We also projected 9 quantitative trait locus (QTL), which were previously demonstrated to be associated with resistance by BSA analyses, onto the CLR result (Supplementary Data 18, Fig. 8). We found that P1 and P3 coincided with a pyrethroid (bifenthrin)-resistance QTL and a shared QTL associated with amitraz and chlorfenapyr resistance, respectively. The pyrethroid (bifenthrin)-resistance QTL located on Chromosome 1 has a broad range (16.1–17.4 Mb) and spans a region of more than 250 genes, including 3 Glutathione S-transferases and 4 ABC transporters previously reported to be involved in the detoxification process39. The shared QTL associated with amitraz and chlorfenapyr resistance was located at 20.85–21.08 Mb on Chromosome 1, which involves 13 cytochrome P450 genes of the CYP392A family, a carboxyl/cholinesterase (CCE20, tetur03g00310), a short-chain reductase (tetur03g00300), and a cluster of four nuclear hormone receptors53. In addition, a second amitraz-resistance QTL and an abamectin-resistance QTL also exhibited signals of selective sweep. The second amitraz-resistance QTL was located at ∼3.008 Mb on Chromosome 3, in which multiple genes coding for cytochrome P450 enzymes of the CYP392A family were present, with CYP392A10v2 (tetur02g14400) being the most centrally located in the peak53. The abamectin-resistance QTL was located at ~6.6 Mb on Chromosome 3, which involved two genes encoding degenerin/Epithelial Na + channels (ENaCs), 19 genes encoding chemosensory receptors, and a gene encoding an inositol monophosphatase-like enzyme (tetur02g06900)54.

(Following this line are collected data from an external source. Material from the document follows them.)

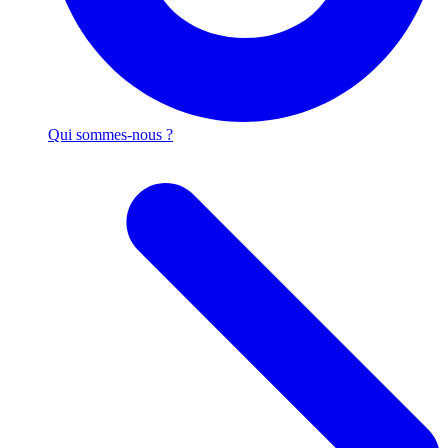
Qui sommes-nous ?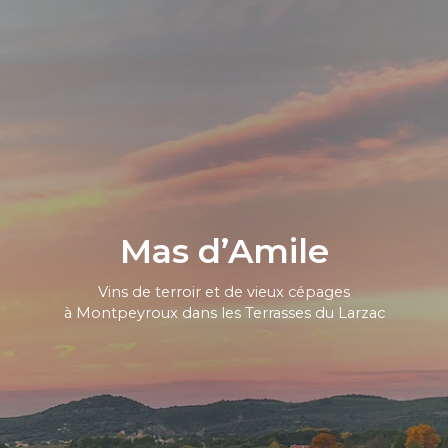
Mas d’Amile
Vins de terroir et de vieux cépages
à Montpeyroux dans les Terrasses du Larzac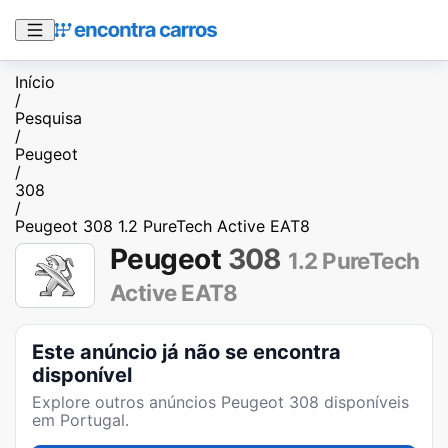
Início
/
Pesquisa
/
Peugeot
/
308
/
Peugeot 308 1.2 PureTech Active EAT8
Peugeot
308
1.2 PureTech
Active EAT8
Este anúncio já não se encontra
disponível
Explore outros anúncios
Peugeot 308
disponíveis
em Portugal.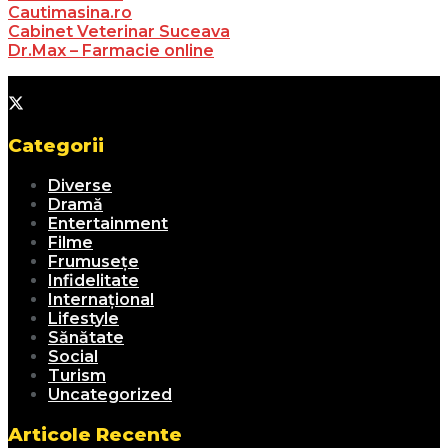
Cautimasina.ro
Cabinet Veterinar Suceava
Dr.Max – Farmacie online
Categorii
Diverse
Dramă
Entertainment
Filme
Frumusețe
Infidelitate
Internațional
Lifestyle
Sănătate
Social
Turism
Uncategorized
Articole Recente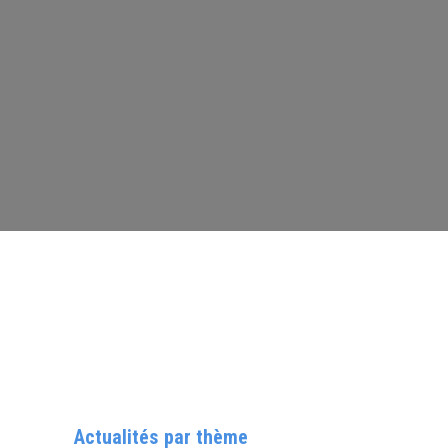
Actualités par thème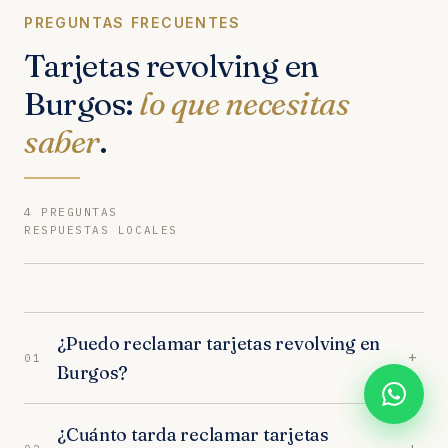
PREGUNTAS FRECUENTES
Tarjetas revolving en
Burgos:
lo que necesitas
saber
.
4 PREGUNTAS
RESPUESTAS LOCALES
¿Puedo reclamar tarjetas revolving en
+
01
Burgos?
Sí. Nuestros abogados en Burgos son
¿Cuánto tarda reclamar tarjetas
especialistas en tarjetas revolving. Analizamos tu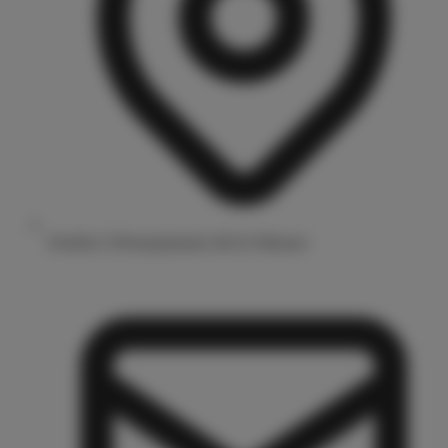
Drubbel 3/Prinzipalmarkt 48143 Münster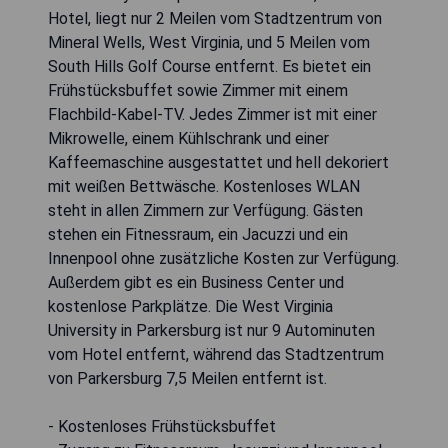
Hotel, liegt nur 2 Meilen vom Stadtzentrum von
Mineral Wells, West Virginia, und 5 Meilen vom
South Hills Golf Course entfernt. Es bietet ein
Frühstücksbuffet sowie Zimmer mit einem
Flachbild-Kabel-TV. Jedes Zimmer ist mit einer
Mikrowelle, einem Kühlschrank und einer
Kaffeemaschine ausgestattet und hell dekoriert
mit weißen Bettwäsche. Kostenloses WLAN
steht in allen Zimmern zur Verfügung. Gästen
stehen ein Fitnessraum, ein Jacuzzi und ein
Innenpool ohne zusätzliche Kosten zur Verfügung.
Außerdem gibt es ein Business Center und
kostenlose Parkplätze. Die West Virginia
University in Parkersburg ist nur 9 Autominuten
vom Hotel entfernt, während das Stadtzentrum
von Parkersburg 7,5 Meilen entfernt ist.
- Kostenloses Frühstücksbuffet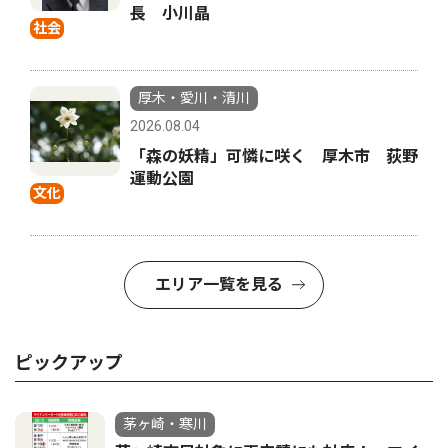
長 小川晶
社会
厚木・愛川・清川
2026.08.04
「森の妖精」可憐に咲く 厚木市 荻野
運動公園
文化
エリア一覧を見る
ピックアップ
茅ヶ崎・寒川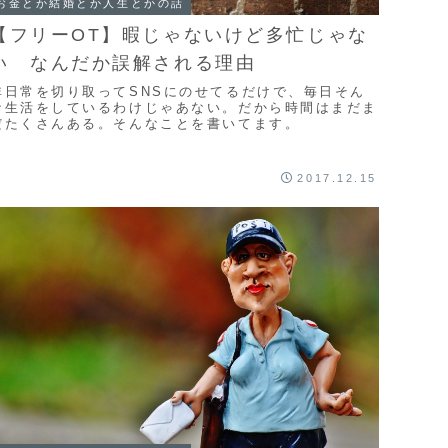
お金とか結婚とか人生とかの話
【フリーOT】暇じゃないけど多忙じゃな
い なんだか誤解される理由
非日常を切り取ってSNSにのせてるだけで、毎日そん
な生活をしているわけじゃあない。だから時間はまだま
だたくさんある。そんなことを書いてます。
2017.12.15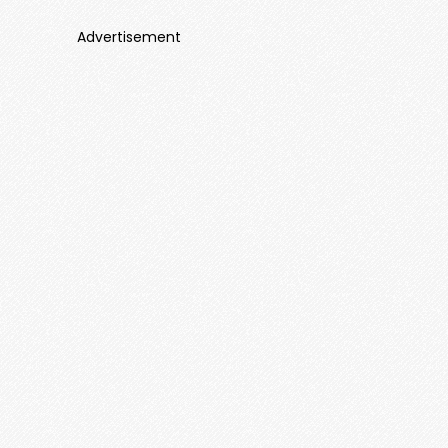
Advertisement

In the remaining selective peaks, detoxification, excretion and chemoreception-related genes were also found, including carboxyl/cholinesterase (at P2, P8; Supplementary Data 10, 16), cytochrome P450 (at P2; Supplementary Data 10), ABC-transporter (at P2; Supplementary Data 10), solute carriers (at P4; Supplementary Data 12), major facilitator superfamily (at P2; Supplementary Data 10), intradiol ring-cleavage dioxygenase (at P8; Supplementary Data 16), gustatory receptor (at P7, P8; Supplementary Data 15, 16). Notably, these genes are not clearly associated with pesticide use.